Capítulo 1: Miel
Un delicioso aroma a miel, que se desplaza con suavidad, capta la atención de Giyuu Tomioka: El pilar del agua. Los pasos se detienen, y su mirada vacía, semejante a la de un agujero, se desliza para el lado opuesto de su camino. Había salido a caminar, sin rumbo aparente.
Tomioka se había adentrado a un bosque de Bambúes, altos y verdes, hermosos para contemplar un cielo pálido, con nubes puras que se deslizan sin prisa.
Habia tomado esa decisión, para poder olvidar los recuerdos caóticos de una noche llena de penumbra.
El olor, cada vez mas fuerte, no solo poseía la miel como dominante: Cerezas y al parecer, una hierva.

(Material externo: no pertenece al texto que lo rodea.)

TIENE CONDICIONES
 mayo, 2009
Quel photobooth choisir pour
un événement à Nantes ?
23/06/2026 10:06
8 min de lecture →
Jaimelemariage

El olor fue agradable, sin embargo, Giyuu Tomioka no cedio a la seducción. Se mantuvo indiferente al exquisito olor.
No era la primera vez que se negaba a ceder a algún ofrecimiento, pero sabía que no todos seguían conscientes cuando el celo los golpeaba. No solo le bastaba entrenar arduamente día y noche. Se propuso a si mismo, que su entrenamiento tenía que ser más ambicioso: Aprendió a controlar su instinto, a mantener la calma y ayudar a los que lo necesitaban; aún si eso significaba obtener daños internos.
Era un sacrificio digno de un hombre que pudo controlar lo incontrolable.

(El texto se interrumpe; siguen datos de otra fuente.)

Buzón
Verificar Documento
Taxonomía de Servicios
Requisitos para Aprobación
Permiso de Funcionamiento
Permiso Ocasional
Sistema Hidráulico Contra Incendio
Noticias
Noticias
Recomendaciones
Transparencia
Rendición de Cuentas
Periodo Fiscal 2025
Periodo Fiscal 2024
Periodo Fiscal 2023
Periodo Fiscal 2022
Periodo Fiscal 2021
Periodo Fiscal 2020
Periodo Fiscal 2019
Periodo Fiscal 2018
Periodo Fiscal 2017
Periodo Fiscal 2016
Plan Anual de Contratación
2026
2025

Suspira, caminando sin prisa. No era la primera vez que le sucedía lo mismo, en sus misiones le era de lo más normal encontrar a alguna mujer Omega en celo. Corrió hacia la fuente del olor y cuando llegó, se detuvo a contemplar el paisaje cálido de un día prolongado.

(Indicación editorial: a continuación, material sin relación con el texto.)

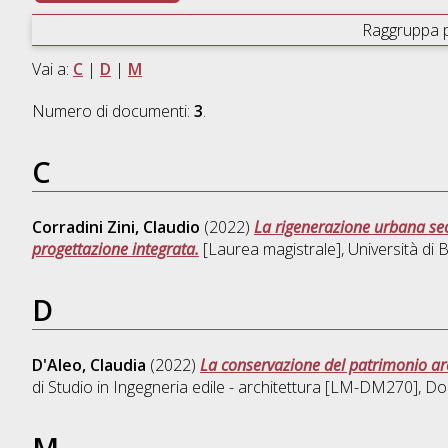
Raggruppa 
Vai a:
C
|
D
|
M
Numero di documenti:
3
.
C
Corradini Zini, Claudio
(2022)
La rigenerazione urbana seco
progettazione integrata.
[Laurea magistrale], Università di 
D
D'Aleo, Claudia
(2022)
La conservazione del patrimonio arc
di Studio in
Ingegneria edile - architettura [LM-DM270]
, Do
M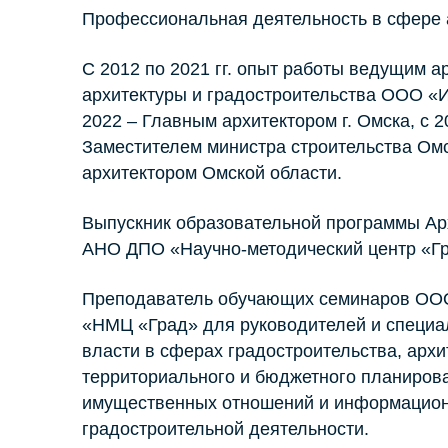
Профессиональная деятельность в сфере а
С 2012 по 2021 гг. опыт работы ведущим 
архитектуры и градостроительства ООО «И
2022 – Главным архитектором г. Омска, с 20
Заместителем министра строительства Омс
архитектором Омской области.
Выпускник образовательной программы Ар
АНО ДПО «Научно-методический центр «Гр
Преподаватель обучающих семинаров ОО
«НМЦ «Град» для руководителей и специа
власти в сферах градостроительства, архит
территориального и бюджетного планирова
имущественных отношений и информацион
градостроительной деятельности.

Un lago, tan claro que las nubes se reflejan en sus aguas, donde los peces podían saltar tan alto, como si fueran aves libres del cautiverio. Algas verdes que se podían ver desde la orilla, rocas inválidas por el musgo y pecesillos. El sol ardiente que hacia brillar cada turbulencia en la superficie.
Aunque no hubo ningún cambio en su rostro, se sintió curioso.
Sus ojos azules se desviaron hacia un lugar, no muy lejos de él encontró a la causante de su deslizamiento.
La mujer le daba la espalda, y su cabello era tan negro como espeso. Dedujo que el cuerpo era pequeño, como el de cualquier mujer Omega. Se fue acercando con calma, sin pretender asustarla, y cuando estuvo cerca, lo suficiente como para verla mejor, vio el tan exagerado parecido del Haori con el de Iguro Obanai.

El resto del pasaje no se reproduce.